| Type: | Sport, 50 ft (15 m) |
| GPS: | 37.926, -120.4635 |
| FA: | John Williams, 1994 |
| Page Views: | 1,268 total · 17/month |
| Shared By: | Nathaniel Chu on Oct 22, 2019 · Updates |
| Admins: | Mike Morley, Adam Stackhouse, Salamanizer Ski, Justin Johnsen, Vicki Schwantes |
Gold Wall (which is privately owned) is open to climbing.
However climbers must follow the owners rules!
Rules for climbing at Gold Wall:
-No yelling/loud noises
-No fires of any kind
-No camping
-No trash/bathroom
-No publishing routes in books or online (ie Don't post on Mountain Project or other online sites)
-No disclosing exact location in books/online
The land owners continue to have full rights over the Gold Wall and the right to close access at any time if activities occur that make them uncomfortable.
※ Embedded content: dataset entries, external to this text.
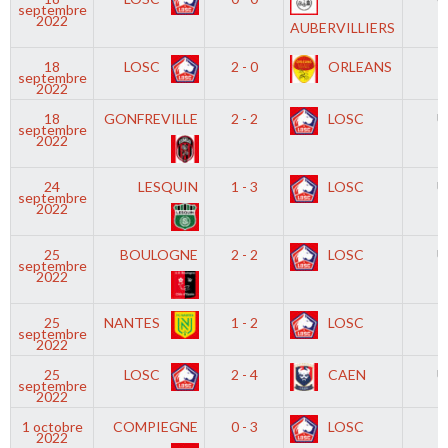
septembre
2022
AUBERVILLIERS
18
LOSC
2 - 0
ORLEANS
D
septembre
2022
18
GONFREVILLE
2 - 2
LOSC
U
septembre
2022
24
LESQUIN
1 - 3
LOSC
U
septembre
2022
25
BOULOGNE
2 - 2
LOSC
U
septembre
2022
25
NANTES
1 - 2
LOSC
D
septembre
2022
25
LOSC
2 - 4
CAEN
U
septembre
2022
1 octobre
COMPIEGNE
0 - 3
LOSC
2022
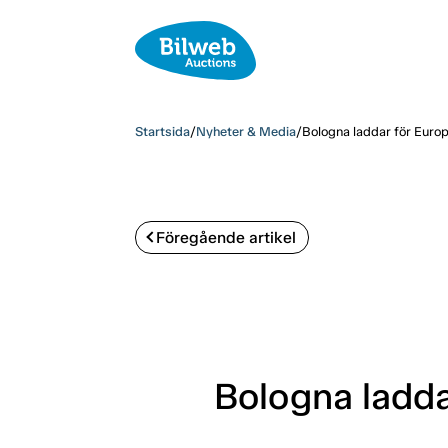
Startsida
/
Nyheter & Media
/
Bologna laddar för Europ
Föregående artikel
Bologna ladda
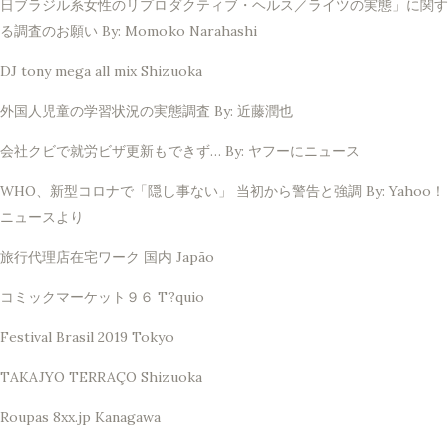
日ブラジル系女性のリプロダクティブ・ヘルス／ライツの実態」に関す
る調査のお願い By: Momoko Narahashi
DJ tony mega all mix Shizuoka
外国人児童の学習状況の実態調査 By: 近藤潤也
会社クビで就労ビザ更新もできず… By: ヤフーにニュース
WHO、新型コロナで「隠し事ない」 当初から警告と強調 By: Yahoo！
ニュースより
旅行代理店在宅ワーク 国内 Japão
コミックマーケット９６ T?quio
Festival Brasil 2019 Tokyo
TAKAJYO TERRAÇO Shizuoka
Roupas 8xx.jp Kanagawa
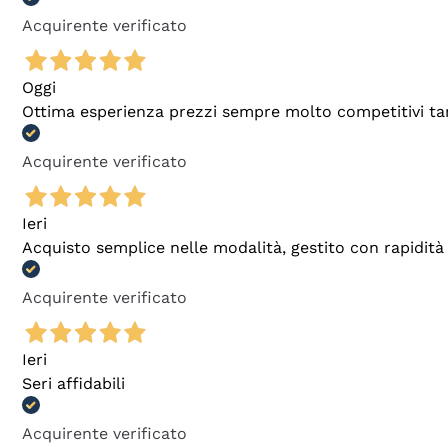
Acquirente verificato
Oggi
Ottima esperienza prezzi sempre molto competitivi tant
Acquirente verificato
Ieri
Acquisto semplice nelle modalità, gestito con rapidità 
Acquirente verificato
Ieri
Seri affidabili
Acquirente verificato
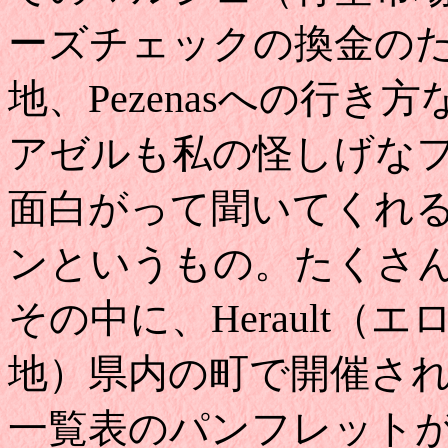
ーズチェックの換金の
地、Pezenasへの行
アゼルも私の怪しげな
面白がって聞いてくれ
ンというもの。たくさ
その中に、Herault（エ
地）県内の町で開催さ
一覧表のパンフレット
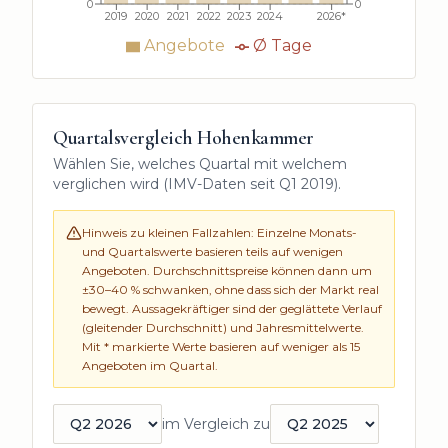
0
0
2019
2020
2021
2022
2023
2024
2026*
Angebote
Ø Tage
Quartalsvergleich
Hohenkammer
Wählen Sie, welches Quartal mit welchem
verglichen wird (IMV-Daten seit
Q1 2019
).
Hinweis zu kleinen Fallzahlen: Einzelne Monats-
und Quartalswerte basieren teils auf wenigen
Angeboten. Durchschnittspreise können dann um
±30–40 % schwanken, ohne dass sich der Markt real
bewegt. Aussagekräftiger sind der geglättete Verlauf
(gleitender Durchschnitt) und Jahresmittelwerte.
Mit * markierte Werte basieren auf weniger als
15
Angeboten im Quartal.
im Vergleich zu
Quartal auswählen
Vergleichsquartal auswählen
We are very thankful to the land owners who recognize the importance of Gold Wall to the climbing community and generously have allowed rock climbing to occur on their property.
Access Fund is working with Tuolumne County, Tuolumne County Land Trust, private landowners and the US Bureau of Reclamation to come up with a solution to the Shell Rd parking issue. Please be mindful of where you park when going to Table Mountain, do not block private driveways or vehicle access on Shell Rd and remember this area is a high fire danger zone so use abundance of caution!
It is up to us as a climbing community to ensure the owner’s rules are upheld so please if you see something say something!!
Description
Ejection Seat takes off from the double anchors at the top of Three Fingered Jack, Hole in the Wall, and Granted. Move up a series of steep but good holds, passing a large juggy undercling and a very nice no hands rest mid route. Clip some quickclips at the top. A 70M rope will easily reach the ground from the top anchors. This route itself is all bolts, but you likely want trad gear for approach pitches below.
Location
Three Fingered Jack, Hole in the Wall, and Granted are on the left side of the Grotto. See the description of those routes. From Three Fingered Jack, you can clip a bolt on the face and launch straight up into the route, while from the other routes, you'll probably clip the anchors with a long draw, trend a bit right, and then continue up.